[<prev] [next>] [day] [month] [year] [list]
Message-Id: <1594551195-3579-1-git-send-email-borisp@mellanox.com>
Date: Sun, 12 Jul 2020 13:53:15 +0300
From: Boris Pismenny <borisp@...lanox.com>
To: kuba@...nel.org, john.fastabend@...il.com, daniel@...earbox.net,
davem@...emloft.net
Cc: borisp@...lanox.com, tariqt@...lanox.com, netdev@...r.kernel.org
Subject: [PATCH] tls: add zerocopy device sendpage
Add support for zerocopy sendfile when using TLS device offload.
Before this patch, TLS device offload would copy sendfile data to a
bounce buffer.
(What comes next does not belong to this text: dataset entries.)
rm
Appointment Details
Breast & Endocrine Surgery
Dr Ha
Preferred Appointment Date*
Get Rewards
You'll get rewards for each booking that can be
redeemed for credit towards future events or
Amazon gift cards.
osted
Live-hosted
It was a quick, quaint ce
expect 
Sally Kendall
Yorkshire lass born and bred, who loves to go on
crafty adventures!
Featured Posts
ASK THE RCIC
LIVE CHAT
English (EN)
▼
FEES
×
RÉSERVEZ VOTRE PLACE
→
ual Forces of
This can be avoided when the user knows that page cache
data is not modified. For example, when a serving static files.
Removing this copy improves performance significaintly, as TLS and TCP
sendfile perform the same operations, and the only overhead is TLS
header/trailer insertion.
This patch adds two configuration knobs to control TLS zerocopy sendfile:
1) socket option named TLS_TX_ZEROCOPY_SENDFILE that enables
applications to use zerocopy sendfile on a per-socket basis.
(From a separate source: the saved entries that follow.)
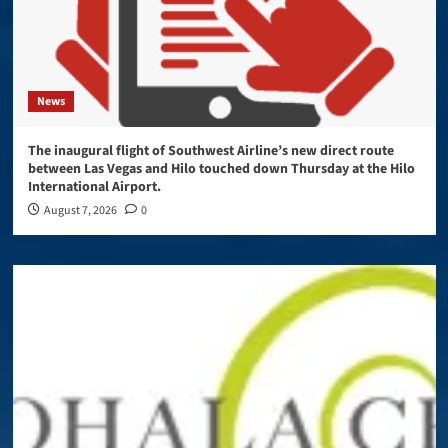
News
The inaugural flight of Southwest Airline’s new direct route
between Las Vegas and Hilo touched down Thursday at the Hilo
International Airport.
August 7, 2026
0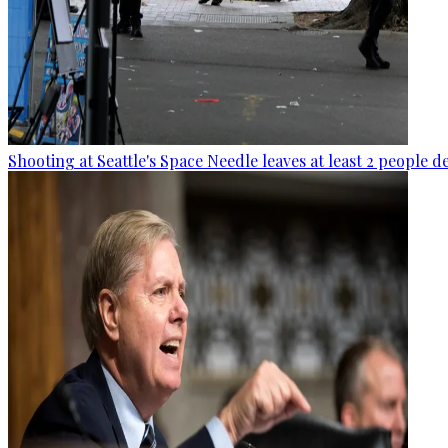
Shooting at Seattle's Space Needle leaves at least 2 people d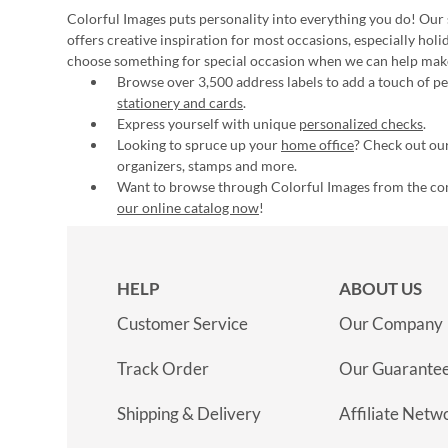
Colorful Images puts personality into everything you do! Our 
offers creative inspiration for most occasions, especially hol
choose something for special occasion when we can help mak
Browse over 3,500 address labels to add a touch of per
stationery and cards
.
Express yourself with unique
personalized checks
.
Looking to spruce up your
home office
? Check out our
organizers, stamps and more.
Want to browse through Colorful Images from the c
our online catalog now
!
HELP
ABOUT US
Customer Service
Our Company
Track Order
Our Guarante
Shipping & Delivery
Affiliate Netw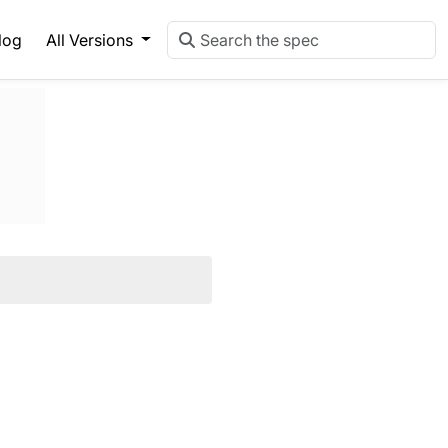
log
All Versions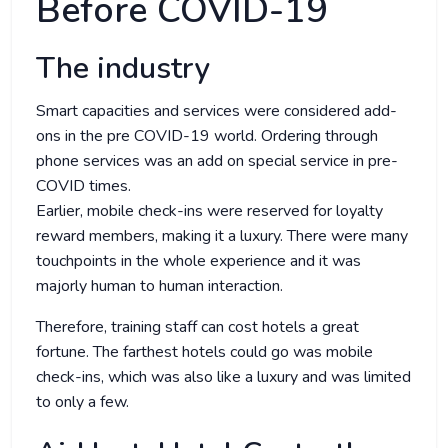
Before COVID-19
The industry
Smart capacities and services were considered add-
ons in the pre COVID-19 world. Ordering through
phone services was an add on special service in pre-
COVID times.
Earlier, mobile check-ins were reserved for loyalty
reward members, making it a luxury. There were many
touchpoints in the whole experience and it was
majorly human to human interaction.
Therefore, training staff can cost hotels a great
fortune. The farthest hotels could go was mobile
check-ins, which was also like a luxury and was limited
to only a few.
2) global sysctl named tls_zerocopy_sendfile that defines the default
for the entire system.
Non TLS device enabled sockets are not affected by this option,
and attempts to configure it will fail.
Signed-off-by: Boris Pismenny <borisp@...lanox.com>
---
include/net/netns/ipv4.h | 4 ++++
include/net/tls.h | 1 +
include/uapi/linux/tls.h | 1 +
net/ipv4/sysctl_net_ipv4.c | 9 +++++++
net/tls/tls_device.c | 39 ++++++++++++++++++++++--------
net/tls/tls_main.c | 60 ++++++++++++++++++++++++++++++++++++++++++++++
6 files changed, 104 insertions(+), 10 deletions(-)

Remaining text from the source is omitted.